Monday

If you think your vehicle will never be the same after a collision repair - you're right. Most folks ...

Most folks don't realize just how much they have lost when a crash occurs. Many think that the insurance company will pay to fix the car and then they are financially back where they were before the wreck. Wrong.

Paying to fix the damage to a car only fixes the damage to the car - there is more to it than that.

To learn more about the truth about auto repairs and how you can still lose hundreds and even thousands of dollars after the repair work is done, check ou SafeCollisionRepairs.com.

The simple fact is that a wrecked and repaired car is not worth as much as a never been wrecked car. Car dealers know it. That's why they look for signs of repairs when you trade in your old car, and that's why they don't tell you about prior repaired damage when they sell you a car - and that can leave buyers victimized even more.
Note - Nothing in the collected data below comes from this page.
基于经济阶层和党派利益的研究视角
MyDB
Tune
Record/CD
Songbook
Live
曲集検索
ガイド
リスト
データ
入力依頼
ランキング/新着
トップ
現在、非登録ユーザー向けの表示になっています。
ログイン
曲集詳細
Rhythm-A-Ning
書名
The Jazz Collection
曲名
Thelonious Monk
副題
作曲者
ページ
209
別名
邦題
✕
So when you go shopping for a used car, you have to be watching out to protect yourself. No one else will help you avoid that bad buying decision. Well, there is one guy we know of.

David Williams is an independent expert on cars and values and he knows how the value of a car is wrecked when the car itself is wrecked. If your car has been damaged and is getting repaired, you need to realize that even when it gets fixed, that wreck can still show up on a Carfax or AutoCheck or even sometimes on the factory's warranty record where they will "block" it from any more warranty coverage because of an accident.

When you go to trade it in, your dealer will likely find out about the damage and repairs and that means they will very likely offer you less for it. So not only does your vehicle lose value when the accident occurs - it loses it again when you go to trade it in. It's called "diminished value." But all is not lost. After all, that's what you have insurance for, right?

Problem is, many insurance companies certainly don't tell you about diminished value and they don't offer to pay it for you either. One victim tried to explain it to their insurance adjustor and concluded that it was a lot like trying to verbally explain something "to my dog" who obviously wasn't listening either. MSNMoney, and lots of others, note that a wrecked-repaired car just isn't worth as much anymore.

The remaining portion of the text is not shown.